> EXERCISE GOAL: Using the entries below, show all lines with the string "Lathouwers".

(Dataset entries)
++++++++++++++++++++

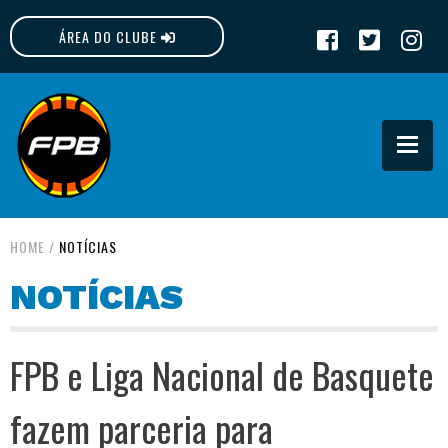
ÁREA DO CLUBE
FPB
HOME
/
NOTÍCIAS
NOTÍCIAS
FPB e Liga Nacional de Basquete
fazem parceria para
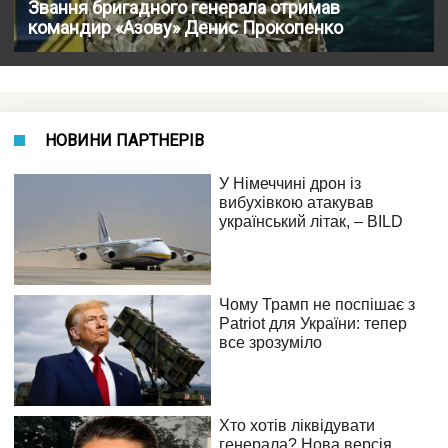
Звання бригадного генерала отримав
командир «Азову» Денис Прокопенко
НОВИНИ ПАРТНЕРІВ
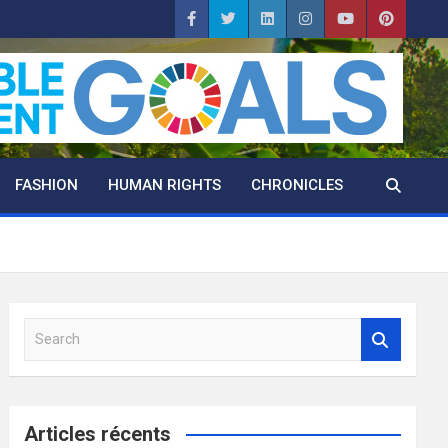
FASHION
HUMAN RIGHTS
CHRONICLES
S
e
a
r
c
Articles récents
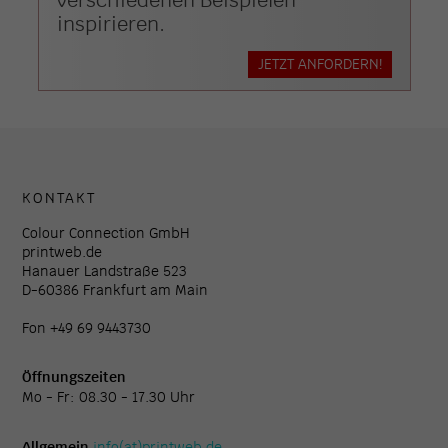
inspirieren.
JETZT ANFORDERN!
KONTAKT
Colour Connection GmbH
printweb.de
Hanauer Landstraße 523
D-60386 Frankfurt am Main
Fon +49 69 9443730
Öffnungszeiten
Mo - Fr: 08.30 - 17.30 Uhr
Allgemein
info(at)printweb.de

++++++++++++++++++++

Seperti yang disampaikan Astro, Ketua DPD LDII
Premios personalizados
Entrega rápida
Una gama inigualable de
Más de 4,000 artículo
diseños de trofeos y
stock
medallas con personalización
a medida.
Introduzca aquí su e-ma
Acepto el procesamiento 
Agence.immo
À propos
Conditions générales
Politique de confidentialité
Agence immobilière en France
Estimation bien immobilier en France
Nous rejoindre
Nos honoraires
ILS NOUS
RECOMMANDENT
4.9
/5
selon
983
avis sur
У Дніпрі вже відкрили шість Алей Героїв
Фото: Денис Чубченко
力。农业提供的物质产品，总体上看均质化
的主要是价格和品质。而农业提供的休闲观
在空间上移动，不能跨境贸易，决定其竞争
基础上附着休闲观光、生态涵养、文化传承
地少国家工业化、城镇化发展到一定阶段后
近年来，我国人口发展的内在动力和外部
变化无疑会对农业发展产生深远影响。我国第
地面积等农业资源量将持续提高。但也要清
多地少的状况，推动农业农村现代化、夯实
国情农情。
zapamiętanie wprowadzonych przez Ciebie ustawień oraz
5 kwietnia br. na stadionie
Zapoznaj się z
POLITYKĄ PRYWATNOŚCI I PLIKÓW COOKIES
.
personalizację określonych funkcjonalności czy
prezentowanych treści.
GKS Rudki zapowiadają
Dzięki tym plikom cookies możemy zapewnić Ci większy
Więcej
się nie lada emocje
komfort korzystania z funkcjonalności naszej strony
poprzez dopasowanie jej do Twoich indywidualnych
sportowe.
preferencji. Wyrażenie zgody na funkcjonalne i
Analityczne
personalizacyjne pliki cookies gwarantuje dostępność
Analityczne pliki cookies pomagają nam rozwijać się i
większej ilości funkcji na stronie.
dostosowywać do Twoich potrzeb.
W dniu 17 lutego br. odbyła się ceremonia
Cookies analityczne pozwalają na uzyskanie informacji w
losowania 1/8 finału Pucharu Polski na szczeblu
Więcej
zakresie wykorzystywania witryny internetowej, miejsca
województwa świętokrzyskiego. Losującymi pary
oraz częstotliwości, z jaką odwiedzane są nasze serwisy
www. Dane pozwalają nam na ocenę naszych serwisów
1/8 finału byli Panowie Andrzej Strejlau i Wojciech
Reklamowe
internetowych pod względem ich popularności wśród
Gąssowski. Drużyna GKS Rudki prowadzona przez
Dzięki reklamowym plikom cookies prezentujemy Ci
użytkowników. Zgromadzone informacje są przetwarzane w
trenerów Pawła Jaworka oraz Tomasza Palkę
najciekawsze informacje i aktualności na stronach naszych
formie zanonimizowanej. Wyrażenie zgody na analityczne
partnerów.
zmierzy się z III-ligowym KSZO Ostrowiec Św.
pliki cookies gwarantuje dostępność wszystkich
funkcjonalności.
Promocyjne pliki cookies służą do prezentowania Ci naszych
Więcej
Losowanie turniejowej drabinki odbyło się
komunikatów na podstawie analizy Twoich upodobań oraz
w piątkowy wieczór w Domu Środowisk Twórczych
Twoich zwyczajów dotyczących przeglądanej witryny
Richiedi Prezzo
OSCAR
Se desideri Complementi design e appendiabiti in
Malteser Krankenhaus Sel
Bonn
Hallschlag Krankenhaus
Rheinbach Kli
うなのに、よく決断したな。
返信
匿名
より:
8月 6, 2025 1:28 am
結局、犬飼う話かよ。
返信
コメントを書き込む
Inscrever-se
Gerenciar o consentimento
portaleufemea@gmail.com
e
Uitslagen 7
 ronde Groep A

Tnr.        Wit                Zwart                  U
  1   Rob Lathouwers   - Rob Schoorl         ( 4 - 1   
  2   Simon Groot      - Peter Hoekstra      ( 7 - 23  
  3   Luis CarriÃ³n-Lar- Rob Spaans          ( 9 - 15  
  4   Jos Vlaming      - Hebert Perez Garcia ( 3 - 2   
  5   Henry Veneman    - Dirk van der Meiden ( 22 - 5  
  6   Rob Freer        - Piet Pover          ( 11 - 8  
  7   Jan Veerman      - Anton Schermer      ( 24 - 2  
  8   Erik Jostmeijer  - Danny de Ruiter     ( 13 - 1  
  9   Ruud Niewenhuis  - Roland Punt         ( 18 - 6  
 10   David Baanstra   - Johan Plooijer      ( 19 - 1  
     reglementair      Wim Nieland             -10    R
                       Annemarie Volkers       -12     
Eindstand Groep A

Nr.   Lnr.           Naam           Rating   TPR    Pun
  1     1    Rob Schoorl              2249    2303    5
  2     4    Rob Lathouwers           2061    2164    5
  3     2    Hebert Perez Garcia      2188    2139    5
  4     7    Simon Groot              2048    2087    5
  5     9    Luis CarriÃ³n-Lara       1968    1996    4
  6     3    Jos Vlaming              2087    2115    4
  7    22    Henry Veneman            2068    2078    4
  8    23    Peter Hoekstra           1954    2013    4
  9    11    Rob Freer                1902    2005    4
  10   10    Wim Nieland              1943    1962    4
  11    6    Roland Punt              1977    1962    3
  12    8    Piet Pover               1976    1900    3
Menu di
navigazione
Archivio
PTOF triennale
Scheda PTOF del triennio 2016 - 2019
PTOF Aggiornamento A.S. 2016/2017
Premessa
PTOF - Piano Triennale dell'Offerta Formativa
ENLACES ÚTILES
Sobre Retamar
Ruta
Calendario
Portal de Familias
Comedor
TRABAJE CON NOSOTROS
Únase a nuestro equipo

++++++++++++++++++++

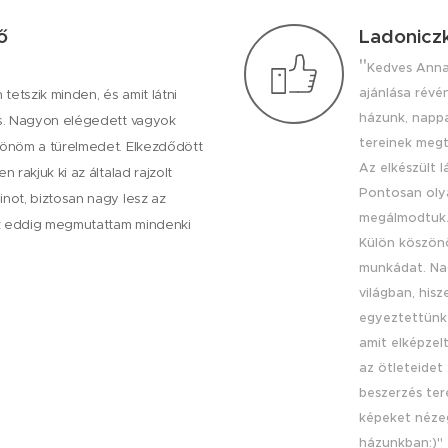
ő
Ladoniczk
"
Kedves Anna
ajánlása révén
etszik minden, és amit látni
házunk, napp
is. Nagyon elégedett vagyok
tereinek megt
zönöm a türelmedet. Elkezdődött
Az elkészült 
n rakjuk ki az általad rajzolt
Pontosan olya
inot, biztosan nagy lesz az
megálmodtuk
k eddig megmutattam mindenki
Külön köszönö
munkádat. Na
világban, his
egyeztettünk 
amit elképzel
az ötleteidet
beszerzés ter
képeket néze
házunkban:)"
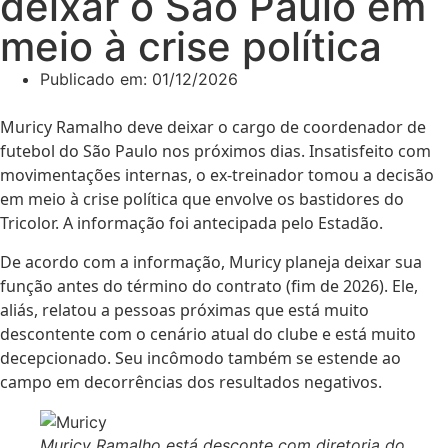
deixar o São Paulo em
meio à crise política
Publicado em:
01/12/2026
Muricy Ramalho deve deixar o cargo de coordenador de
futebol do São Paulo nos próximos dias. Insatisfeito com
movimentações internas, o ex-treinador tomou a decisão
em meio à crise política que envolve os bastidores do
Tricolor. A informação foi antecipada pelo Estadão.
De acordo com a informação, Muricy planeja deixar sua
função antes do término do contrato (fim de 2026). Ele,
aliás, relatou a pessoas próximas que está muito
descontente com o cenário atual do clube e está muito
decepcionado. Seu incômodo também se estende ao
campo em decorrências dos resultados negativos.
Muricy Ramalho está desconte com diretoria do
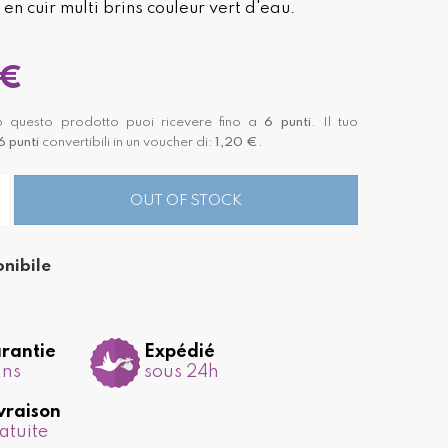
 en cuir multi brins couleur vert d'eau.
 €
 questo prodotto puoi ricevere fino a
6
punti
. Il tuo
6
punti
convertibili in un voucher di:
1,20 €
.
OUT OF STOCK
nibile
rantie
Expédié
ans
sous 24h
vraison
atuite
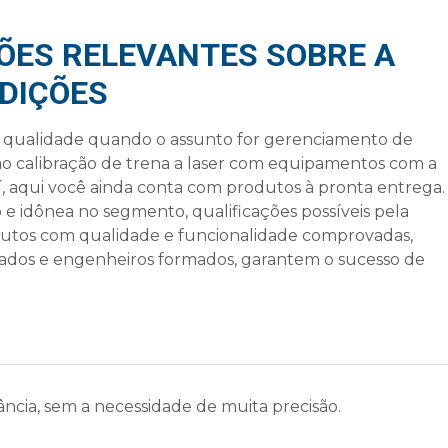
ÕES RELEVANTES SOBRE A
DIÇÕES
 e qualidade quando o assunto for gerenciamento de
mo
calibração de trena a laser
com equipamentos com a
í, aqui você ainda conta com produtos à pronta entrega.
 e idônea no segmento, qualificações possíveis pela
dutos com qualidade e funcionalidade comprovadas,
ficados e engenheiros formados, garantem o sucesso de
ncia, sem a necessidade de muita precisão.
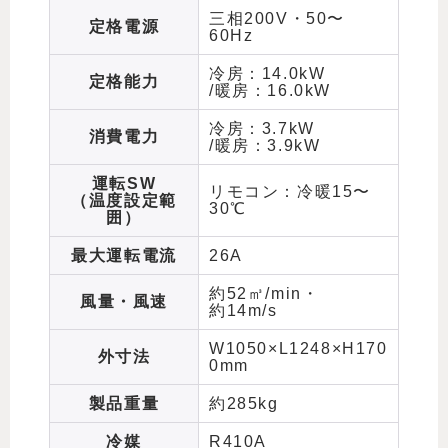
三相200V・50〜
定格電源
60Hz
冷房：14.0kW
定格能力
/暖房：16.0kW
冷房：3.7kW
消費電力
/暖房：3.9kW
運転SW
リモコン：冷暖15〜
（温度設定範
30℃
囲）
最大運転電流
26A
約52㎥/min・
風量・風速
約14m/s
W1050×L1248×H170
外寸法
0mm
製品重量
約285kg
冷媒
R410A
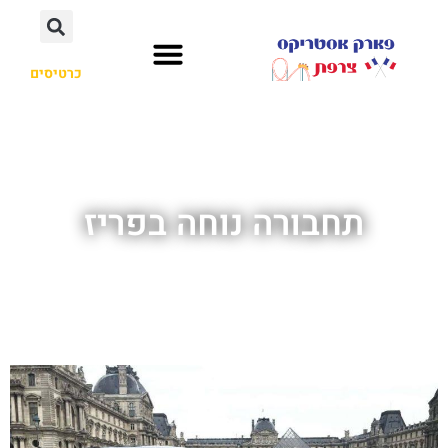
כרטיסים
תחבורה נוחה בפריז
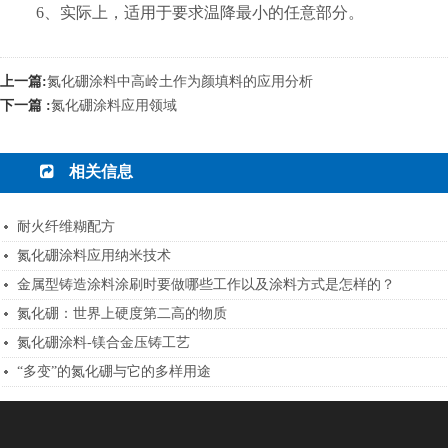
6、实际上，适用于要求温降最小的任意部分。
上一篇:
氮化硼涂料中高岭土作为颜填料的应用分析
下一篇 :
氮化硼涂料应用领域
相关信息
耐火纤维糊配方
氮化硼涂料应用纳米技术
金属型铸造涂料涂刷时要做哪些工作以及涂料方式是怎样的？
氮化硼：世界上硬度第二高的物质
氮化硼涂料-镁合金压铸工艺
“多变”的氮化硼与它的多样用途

++++++++++++++++++++

> RESPONSE BOX:
  1   Rob Lathouwers   - Rob Schoorl         ( 4 - 1   
  2     4    Rob Lathouwers           2061    2164    5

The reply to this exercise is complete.